Scenario: You are a junior data analyst working on the marketing analyst team at Bellabeat, a high-tech manufacturer of health-focused products for women. Bellabeat is a successful small company, but they have the potential to become a larger player in the global smart device market. Urška Sršen, co-founder and Chief Creative Officer of Bellabeat, believes that analyzing smart device fitness data could help unlock new growth opportunities for the company. You have been asked to focus on one of Bellabeat’s products and analyze smart device data to gain insight into how consumers are using their smart devices. The insights you discover will then help guide marketing strategy for the company. You will present your analysis to the Bellabeat executive team along with your high-level recommendations for Bellabeat’s marketing strategy.
– Ask
– Prepare
– Process
– Analyze
– Share
– Act
These are the questions our stakeholders want me to answer:
On the prepare stage of the analysis, I am going to be using the data provided by the company. Part of the preparation is to determine the credibility of the data provided and choosing which data sets I would like to use for the analysis.
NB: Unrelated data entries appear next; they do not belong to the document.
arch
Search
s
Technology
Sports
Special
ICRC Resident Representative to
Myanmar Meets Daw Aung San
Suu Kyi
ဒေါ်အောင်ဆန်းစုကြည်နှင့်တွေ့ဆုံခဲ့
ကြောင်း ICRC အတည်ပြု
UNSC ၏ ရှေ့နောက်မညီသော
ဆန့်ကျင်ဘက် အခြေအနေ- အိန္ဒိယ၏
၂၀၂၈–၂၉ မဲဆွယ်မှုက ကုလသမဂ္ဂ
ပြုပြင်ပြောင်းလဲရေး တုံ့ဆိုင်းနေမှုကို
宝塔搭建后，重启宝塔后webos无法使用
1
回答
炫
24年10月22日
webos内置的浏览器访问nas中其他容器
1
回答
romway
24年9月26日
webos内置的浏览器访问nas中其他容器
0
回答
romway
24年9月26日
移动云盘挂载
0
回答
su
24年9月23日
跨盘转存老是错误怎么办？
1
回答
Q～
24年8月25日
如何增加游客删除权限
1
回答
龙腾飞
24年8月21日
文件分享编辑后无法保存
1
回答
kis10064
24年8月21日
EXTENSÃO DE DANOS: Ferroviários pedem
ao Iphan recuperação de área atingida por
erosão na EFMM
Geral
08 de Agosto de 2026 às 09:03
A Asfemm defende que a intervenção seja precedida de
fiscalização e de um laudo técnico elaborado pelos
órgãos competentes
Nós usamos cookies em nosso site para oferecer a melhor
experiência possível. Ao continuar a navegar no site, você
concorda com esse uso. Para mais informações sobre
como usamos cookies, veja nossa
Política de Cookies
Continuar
Determining the credibility:
To determine the credibility of the data, I will be using the ROCCC concept. These are 5 criteria a data should meet to assess whether the data is good or bad. ROCCC stands for reliability, original, comprehensive, current and cited.
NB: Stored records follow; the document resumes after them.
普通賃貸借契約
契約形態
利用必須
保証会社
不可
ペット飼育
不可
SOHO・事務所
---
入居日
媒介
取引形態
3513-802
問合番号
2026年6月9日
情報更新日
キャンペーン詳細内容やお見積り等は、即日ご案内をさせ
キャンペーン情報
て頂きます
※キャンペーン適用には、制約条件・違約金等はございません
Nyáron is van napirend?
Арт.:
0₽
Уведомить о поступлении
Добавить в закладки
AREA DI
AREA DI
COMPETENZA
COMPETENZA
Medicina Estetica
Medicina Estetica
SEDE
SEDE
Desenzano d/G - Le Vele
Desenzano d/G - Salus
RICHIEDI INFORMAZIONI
Reliability: The data is from 33 Fitbit users who consented to the submission of personal data tracker generated from the Amazon Mechanical Turk. It is a small and dated data set which means that the analysis is outdated may be biased.
Original: The data was collected from 33 Fitbit devices with the consent of the users. The users understood how the data was collected, stored, managed and protected.
Comprehensive: The data contains a lot of information, and it needs to be cleaned by removing the nulls, duplicates and 0 values.
Current: The data set was collected from 04/12/2016 – 05/12/2016 which means that the data is not current.
Cited: Full information in regards to the source of the data https://www.kaggle.com/datasets/arashnic/fitbit.
Upon examining the data, I decided that I will be focusing on 3 data sets out of the 18 provided. This case study will be focused on the weight log info, daily activity merged, sleep day merged.
1.) Upon examining the data I chose to work with, I decided to pre-format and pre-clean the data on Excel before working on it in RStudio. I decided to format all the dates into short dates because I will not be needing the hours that are in the date column.
2.) I started by installing and loading the necessary packages I need to process the data.
library(tidyverse)
## ── Attaching core tidyverse packages ──────────────────────── tidyverse 2.0.0 ──
## ✔ dplyr 1.1.1 ✔ readr 2.1.4
## ✔ forcats 1.0.0 ✔ stringr 1.5.0
## ✔ ggplot2 3.4.2 ✔ tibble 3.2.1
## ✔ lubridate 1.9.2 ✔ tidyr 1.3.0
## ✔ purrr 1.0.1
## ── Conflicts ────────────────────────────────────────── tidyverse_conflicts() ──
## ✖ dplyr::filter() masks stats::filter()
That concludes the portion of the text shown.